What needs to be done
How many lines of the records hold the string "travail"? Reply with the number alone.

Dataset entries
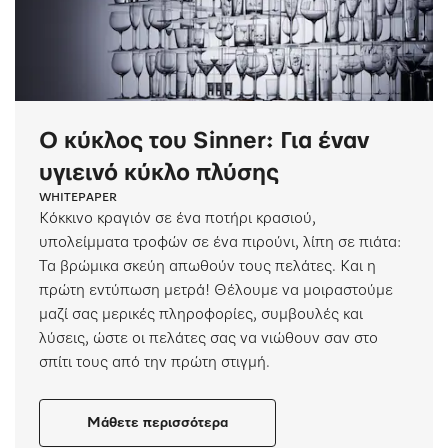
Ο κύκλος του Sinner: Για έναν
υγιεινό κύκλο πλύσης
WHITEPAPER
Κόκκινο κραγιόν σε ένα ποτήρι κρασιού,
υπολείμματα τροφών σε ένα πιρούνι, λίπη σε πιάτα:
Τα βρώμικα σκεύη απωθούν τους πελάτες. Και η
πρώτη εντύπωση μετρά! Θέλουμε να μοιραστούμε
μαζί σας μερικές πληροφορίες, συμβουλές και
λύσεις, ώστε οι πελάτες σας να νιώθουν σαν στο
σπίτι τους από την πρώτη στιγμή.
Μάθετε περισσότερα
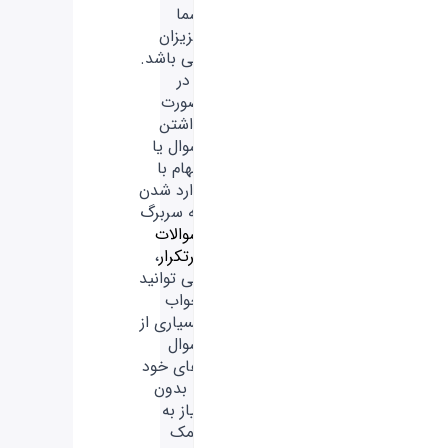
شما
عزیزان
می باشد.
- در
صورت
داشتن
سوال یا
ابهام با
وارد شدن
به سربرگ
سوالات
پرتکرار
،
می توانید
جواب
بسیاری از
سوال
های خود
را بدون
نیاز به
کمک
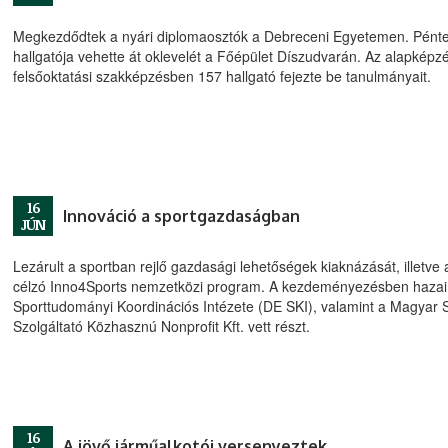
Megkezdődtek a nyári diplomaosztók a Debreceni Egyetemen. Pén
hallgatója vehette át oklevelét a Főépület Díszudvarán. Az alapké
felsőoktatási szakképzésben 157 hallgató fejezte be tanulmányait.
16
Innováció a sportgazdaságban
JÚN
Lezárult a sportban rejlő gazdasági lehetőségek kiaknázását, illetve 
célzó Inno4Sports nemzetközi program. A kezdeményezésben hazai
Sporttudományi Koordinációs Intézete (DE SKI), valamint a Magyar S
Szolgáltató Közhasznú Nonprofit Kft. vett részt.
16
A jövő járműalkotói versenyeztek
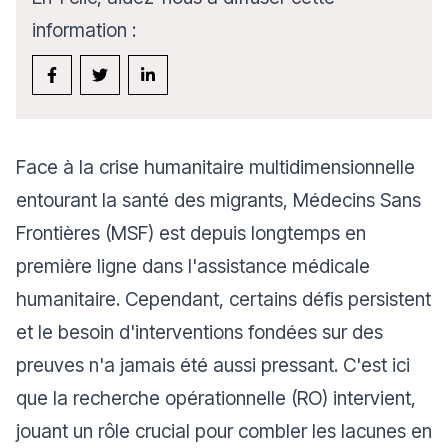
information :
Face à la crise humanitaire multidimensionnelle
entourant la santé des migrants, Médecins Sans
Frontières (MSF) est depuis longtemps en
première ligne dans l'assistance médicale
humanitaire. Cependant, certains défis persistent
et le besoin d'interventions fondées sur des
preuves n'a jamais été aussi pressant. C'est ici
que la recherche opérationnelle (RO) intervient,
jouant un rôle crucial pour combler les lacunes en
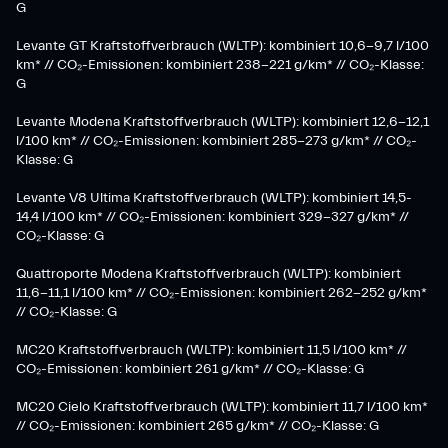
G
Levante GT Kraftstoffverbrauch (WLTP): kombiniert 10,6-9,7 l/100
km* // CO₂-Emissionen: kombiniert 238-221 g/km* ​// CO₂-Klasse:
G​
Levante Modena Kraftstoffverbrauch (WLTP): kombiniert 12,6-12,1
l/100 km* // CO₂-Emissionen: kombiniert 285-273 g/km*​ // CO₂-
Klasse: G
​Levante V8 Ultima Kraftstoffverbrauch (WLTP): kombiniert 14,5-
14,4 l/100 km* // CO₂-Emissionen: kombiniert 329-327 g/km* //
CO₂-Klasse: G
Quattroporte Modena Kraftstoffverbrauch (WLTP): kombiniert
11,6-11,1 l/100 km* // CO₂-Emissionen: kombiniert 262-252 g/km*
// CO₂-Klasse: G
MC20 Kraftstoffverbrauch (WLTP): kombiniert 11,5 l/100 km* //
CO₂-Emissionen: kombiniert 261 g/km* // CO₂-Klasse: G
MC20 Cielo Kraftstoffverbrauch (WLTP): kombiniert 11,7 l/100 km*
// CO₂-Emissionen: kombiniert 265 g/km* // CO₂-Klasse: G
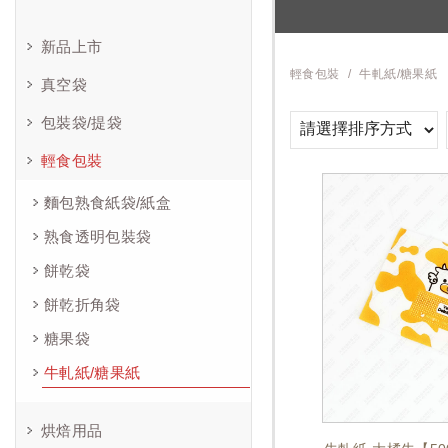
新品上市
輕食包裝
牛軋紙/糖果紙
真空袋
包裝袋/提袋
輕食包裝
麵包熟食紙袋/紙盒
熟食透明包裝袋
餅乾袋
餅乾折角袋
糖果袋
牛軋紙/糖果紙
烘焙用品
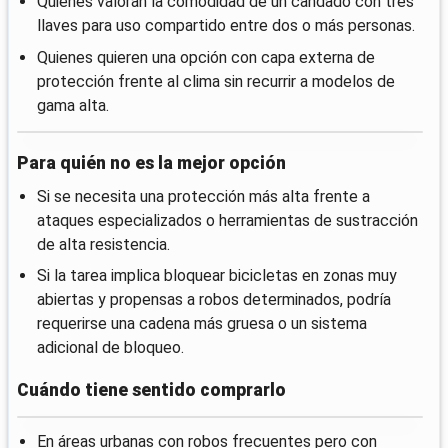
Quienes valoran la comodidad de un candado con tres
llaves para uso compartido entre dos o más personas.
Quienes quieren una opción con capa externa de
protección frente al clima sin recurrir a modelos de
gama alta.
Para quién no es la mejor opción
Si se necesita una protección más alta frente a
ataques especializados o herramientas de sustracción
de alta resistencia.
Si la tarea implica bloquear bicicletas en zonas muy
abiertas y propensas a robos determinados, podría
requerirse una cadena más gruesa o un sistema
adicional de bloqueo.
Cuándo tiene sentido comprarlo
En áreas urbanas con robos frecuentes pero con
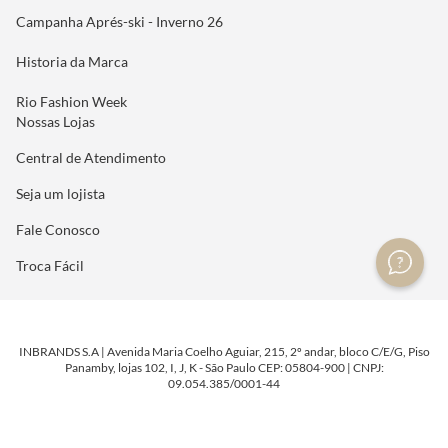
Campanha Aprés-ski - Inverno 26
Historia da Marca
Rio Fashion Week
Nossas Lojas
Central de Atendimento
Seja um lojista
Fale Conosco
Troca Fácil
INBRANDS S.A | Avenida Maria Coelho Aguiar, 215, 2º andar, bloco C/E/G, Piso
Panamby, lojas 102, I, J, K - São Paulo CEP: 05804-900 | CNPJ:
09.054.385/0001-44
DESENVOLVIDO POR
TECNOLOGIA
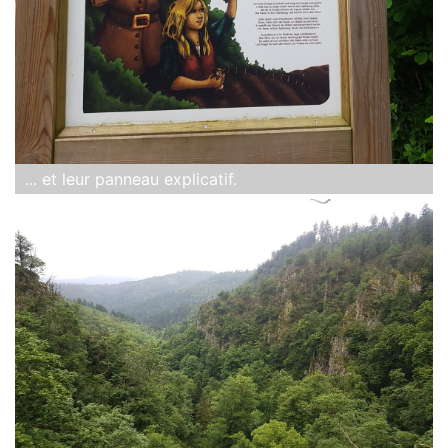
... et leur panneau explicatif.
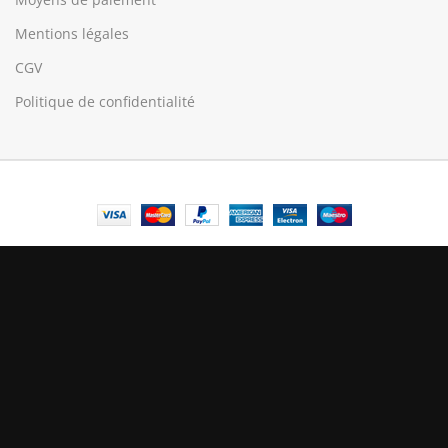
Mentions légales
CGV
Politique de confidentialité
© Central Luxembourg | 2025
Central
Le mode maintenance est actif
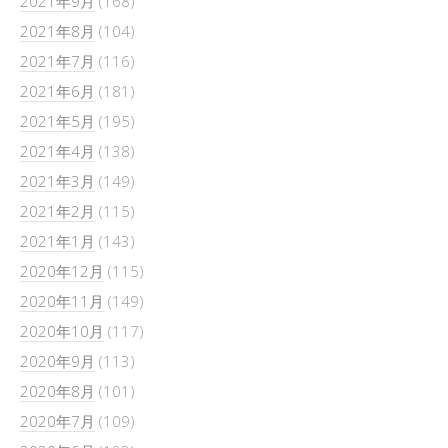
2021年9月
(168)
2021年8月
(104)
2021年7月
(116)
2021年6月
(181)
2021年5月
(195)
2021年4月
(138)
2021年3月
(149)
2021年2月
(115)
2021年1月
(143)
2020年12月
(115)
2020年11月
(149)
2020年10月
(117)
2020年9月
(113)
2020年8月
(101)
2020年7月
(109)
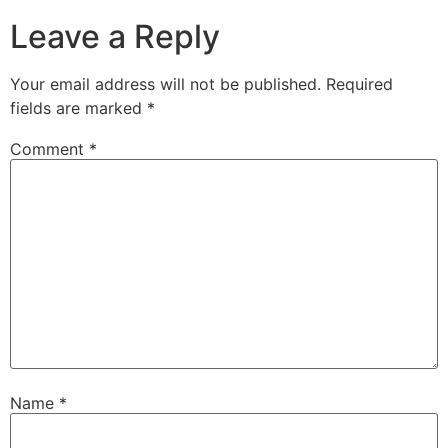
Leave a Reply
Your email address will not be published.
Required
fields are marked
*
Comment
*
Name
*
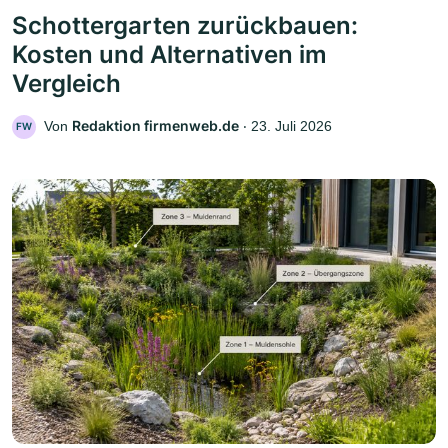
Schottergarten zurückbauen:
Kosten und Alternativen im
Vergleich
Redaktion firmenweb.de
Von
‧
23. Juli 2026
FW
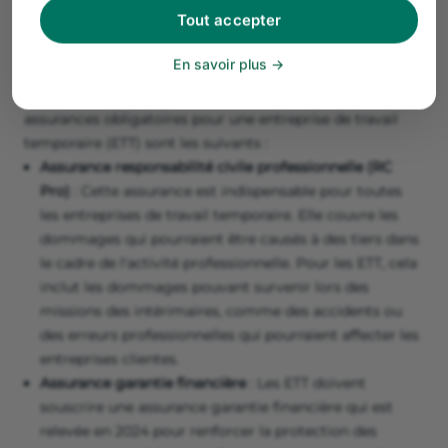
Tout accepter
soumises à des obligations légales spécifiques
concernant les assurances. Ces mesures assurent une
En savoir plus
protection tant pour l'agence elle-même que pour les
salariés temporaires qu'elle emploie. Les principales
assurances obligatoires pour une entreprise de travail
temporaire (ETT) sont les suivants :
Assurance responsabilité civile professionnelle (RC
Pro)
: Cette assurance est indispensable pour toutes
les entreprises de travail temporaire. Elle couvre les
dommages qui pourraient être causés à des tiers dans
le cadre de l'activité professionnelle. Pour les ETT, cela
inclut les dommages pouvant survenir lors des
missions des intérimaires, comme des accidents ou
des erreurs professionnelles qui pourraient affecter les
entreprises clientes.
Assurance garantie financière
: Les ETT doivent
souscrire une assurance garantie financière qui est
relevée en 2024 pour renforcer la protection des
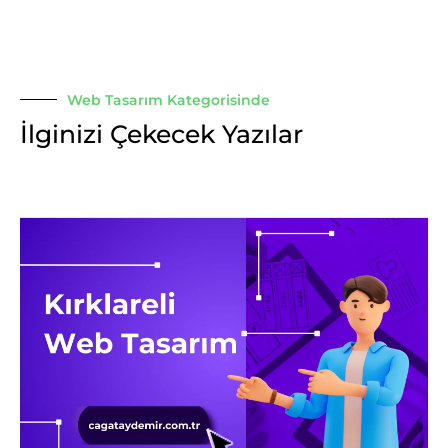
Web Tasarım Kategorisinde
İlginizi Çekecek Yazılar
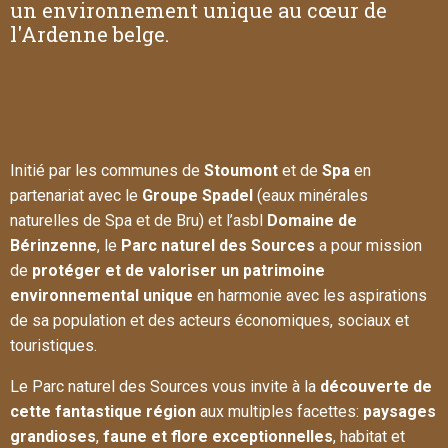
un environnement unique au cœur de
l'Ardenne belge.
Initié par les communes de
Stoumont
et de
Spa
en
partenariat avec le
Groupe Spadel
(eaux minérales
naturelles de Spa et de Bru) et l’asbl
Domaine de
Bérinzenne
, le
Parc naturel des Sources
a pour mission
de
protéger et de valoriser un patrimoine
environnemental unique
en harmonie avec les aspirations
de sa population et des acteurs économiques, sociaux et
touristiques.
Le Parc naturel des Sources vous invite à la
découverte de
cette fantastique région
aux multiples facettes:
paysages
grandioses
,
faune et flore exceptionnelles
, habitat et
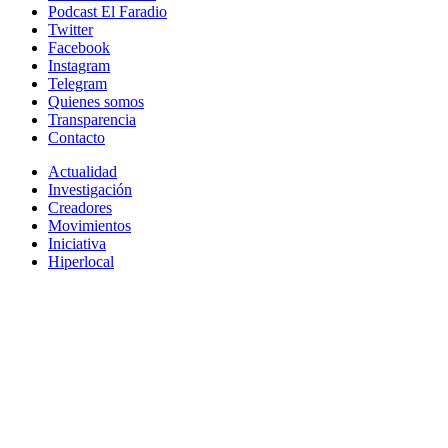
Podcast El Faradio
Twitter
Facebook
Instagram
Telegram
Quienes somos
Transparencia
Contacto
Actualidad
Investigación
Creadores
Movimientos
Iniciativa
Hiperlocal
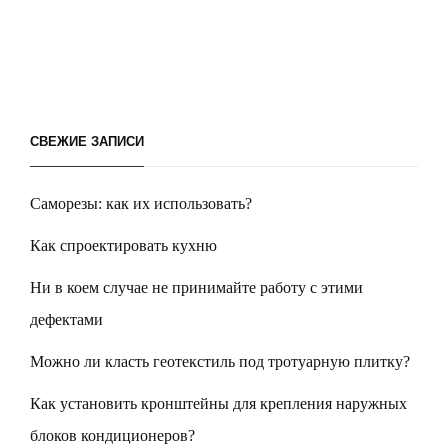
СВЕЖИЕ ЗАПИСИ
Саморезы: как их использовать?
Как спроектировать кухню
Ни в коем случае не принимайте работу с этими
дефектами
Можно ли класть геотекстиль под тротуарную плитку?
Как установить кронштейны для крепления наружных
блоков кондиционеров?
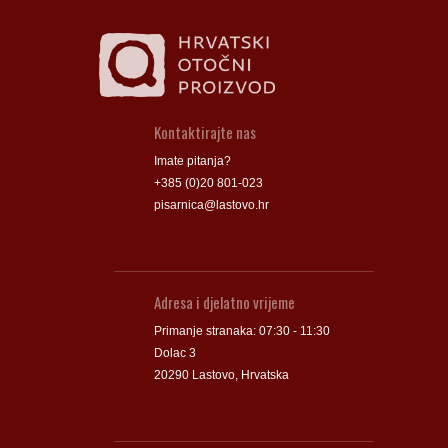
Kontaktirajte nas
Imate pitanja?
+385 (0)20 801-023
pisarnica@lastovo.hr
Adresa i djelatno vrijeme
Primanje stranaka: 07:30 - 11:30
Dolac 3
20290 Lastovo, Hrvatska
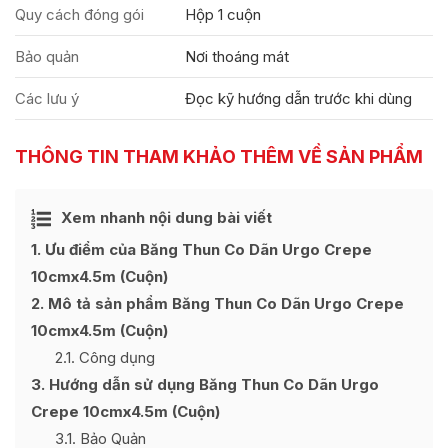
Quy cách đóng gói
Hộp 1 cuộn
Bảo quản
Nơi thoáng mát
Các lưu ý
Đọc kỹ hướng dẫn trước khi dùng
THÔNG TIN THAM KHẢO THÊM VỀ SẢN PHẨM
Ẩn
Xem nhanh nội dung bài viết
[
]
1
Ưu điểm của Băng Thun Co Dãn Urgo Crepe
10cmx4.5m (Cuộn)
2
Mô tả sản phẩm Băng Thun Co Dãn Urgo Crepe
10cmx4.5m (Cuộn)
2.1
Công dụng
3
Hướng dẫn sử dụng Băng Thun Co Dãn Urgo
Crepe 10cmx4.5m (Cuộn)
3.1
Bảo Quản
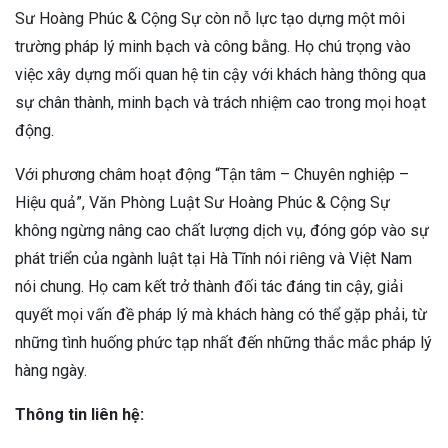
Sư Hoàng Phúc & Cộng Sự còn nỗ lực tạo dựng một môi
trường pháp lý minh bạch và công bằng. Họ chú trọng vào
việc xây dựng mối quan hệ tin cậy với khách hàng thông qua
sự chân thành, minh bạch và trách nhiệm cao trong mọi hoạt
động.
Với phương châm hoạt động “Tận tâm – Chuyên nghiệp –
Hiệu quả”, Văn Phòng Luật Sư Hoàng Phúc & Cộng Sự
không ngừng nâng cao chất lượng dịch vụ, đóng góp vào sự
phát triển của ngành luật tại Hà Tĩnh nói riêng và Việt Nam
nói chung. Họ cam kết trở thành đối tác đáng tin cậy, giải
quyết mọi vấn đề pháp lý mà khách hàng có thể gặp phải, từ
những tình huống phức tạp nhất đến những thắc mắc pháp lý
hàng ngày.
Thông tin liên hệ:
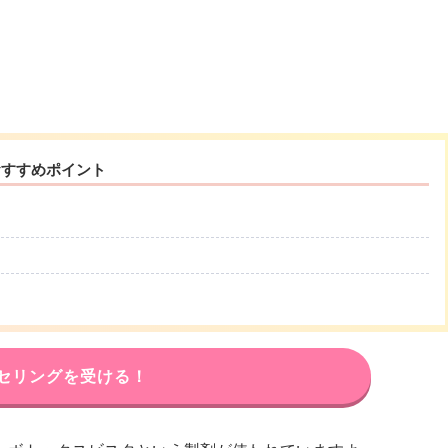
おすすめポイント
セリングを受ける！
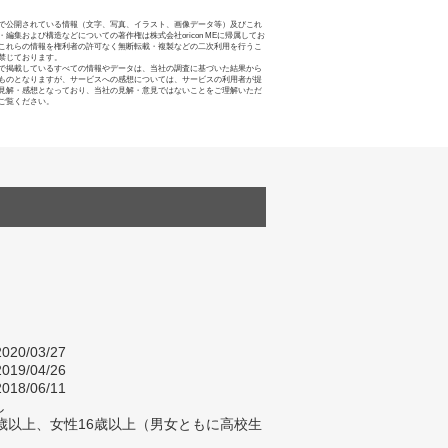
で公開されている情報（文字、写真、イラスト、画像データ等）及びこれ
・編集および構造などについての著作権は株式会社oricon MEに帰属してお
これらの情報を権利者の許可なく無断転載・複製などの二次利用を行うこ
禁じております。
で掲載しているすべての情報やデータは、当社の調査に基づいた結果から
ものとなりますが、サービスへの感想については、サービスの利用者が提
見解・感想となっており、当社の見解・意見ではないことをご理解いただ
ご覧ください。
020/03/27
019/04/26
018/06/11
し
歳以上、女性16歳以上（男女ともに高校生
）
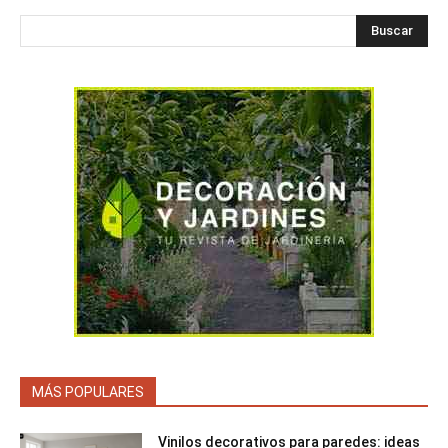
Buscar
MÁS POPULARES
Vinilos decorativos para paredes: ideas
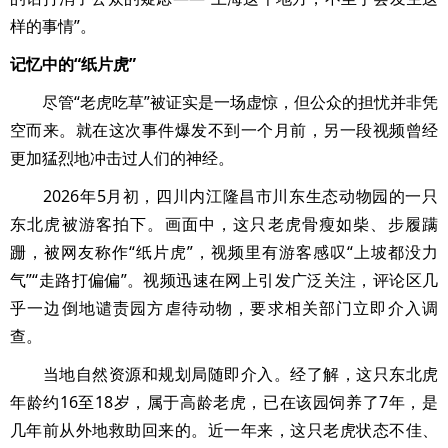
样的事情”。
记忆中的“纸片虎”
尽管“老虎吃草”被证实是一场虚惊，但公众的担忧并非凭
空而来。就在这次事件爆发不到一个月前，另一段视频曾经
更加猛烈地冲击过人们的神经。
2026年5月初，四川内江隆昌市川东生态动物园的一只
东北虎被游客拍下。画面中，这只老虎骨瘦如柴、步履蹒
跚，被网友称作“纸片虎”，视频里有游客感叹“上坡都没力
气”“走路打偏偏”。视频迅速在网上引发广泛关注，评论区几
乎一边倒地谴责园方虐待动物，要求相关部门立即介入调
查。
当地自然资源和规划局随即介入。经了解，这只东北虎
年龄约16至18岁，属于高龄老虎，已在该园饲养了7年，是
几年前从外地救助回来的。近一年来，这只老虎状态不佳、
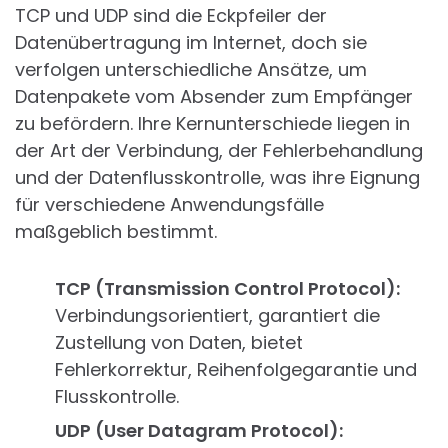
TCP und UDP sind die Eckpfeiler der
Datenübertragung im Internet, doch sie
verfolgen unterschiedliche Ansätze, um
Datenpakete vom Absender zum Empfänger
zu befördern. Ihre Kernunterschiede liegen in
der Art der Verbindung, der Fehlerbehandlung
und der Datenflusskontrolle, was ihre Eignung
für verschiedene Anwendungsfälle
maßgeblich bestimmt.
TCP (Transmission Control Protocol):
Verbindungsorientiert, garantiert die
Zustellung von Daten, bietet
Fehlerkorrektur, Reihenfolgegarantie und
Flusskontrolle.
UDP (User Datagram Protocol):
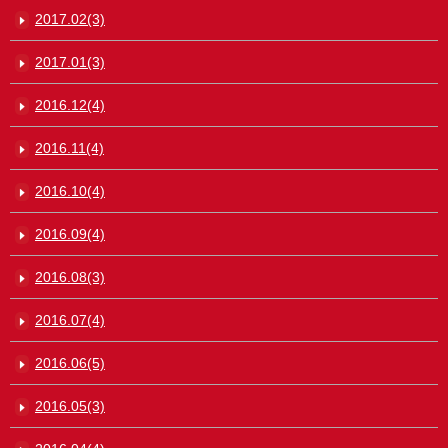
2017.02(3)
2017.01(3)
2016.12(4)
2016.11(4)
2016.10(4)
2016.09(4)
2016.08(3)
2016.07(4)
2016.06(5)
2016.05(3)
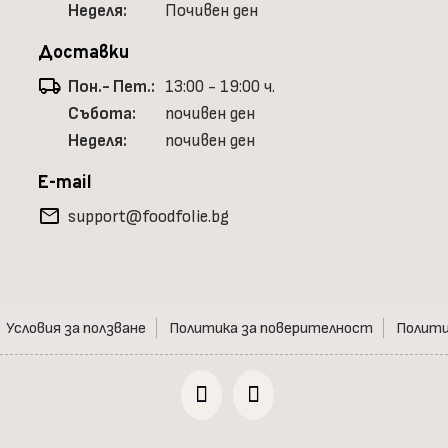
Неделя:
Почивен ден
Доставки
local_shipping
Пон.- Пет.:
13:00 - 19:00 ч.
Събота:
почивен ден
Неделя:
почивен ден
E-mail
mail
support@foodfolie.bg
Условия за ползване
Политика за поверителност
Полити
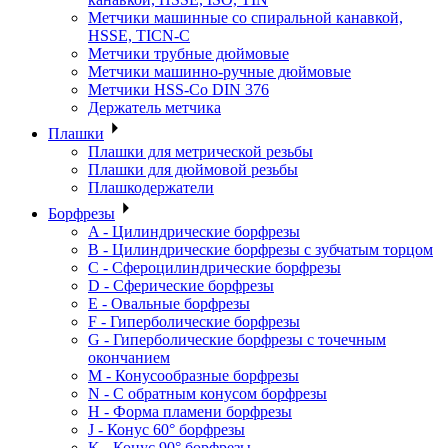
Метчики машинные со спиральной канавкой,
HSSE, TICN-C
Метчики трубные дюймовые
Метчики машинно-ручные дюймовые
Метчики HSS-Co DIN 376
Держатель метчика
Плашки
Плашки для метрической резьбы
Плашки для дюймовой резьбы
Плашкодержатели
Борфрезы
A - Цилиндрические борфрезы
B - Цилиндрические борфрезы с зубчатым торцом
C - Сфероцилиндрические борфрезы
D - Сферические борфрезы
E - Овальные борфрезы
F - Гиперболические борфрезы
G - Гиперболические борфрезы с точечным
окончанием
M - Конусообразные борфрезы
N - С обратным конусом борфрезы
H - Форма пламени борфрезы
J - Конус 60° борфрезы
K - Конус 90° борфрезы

Reply
2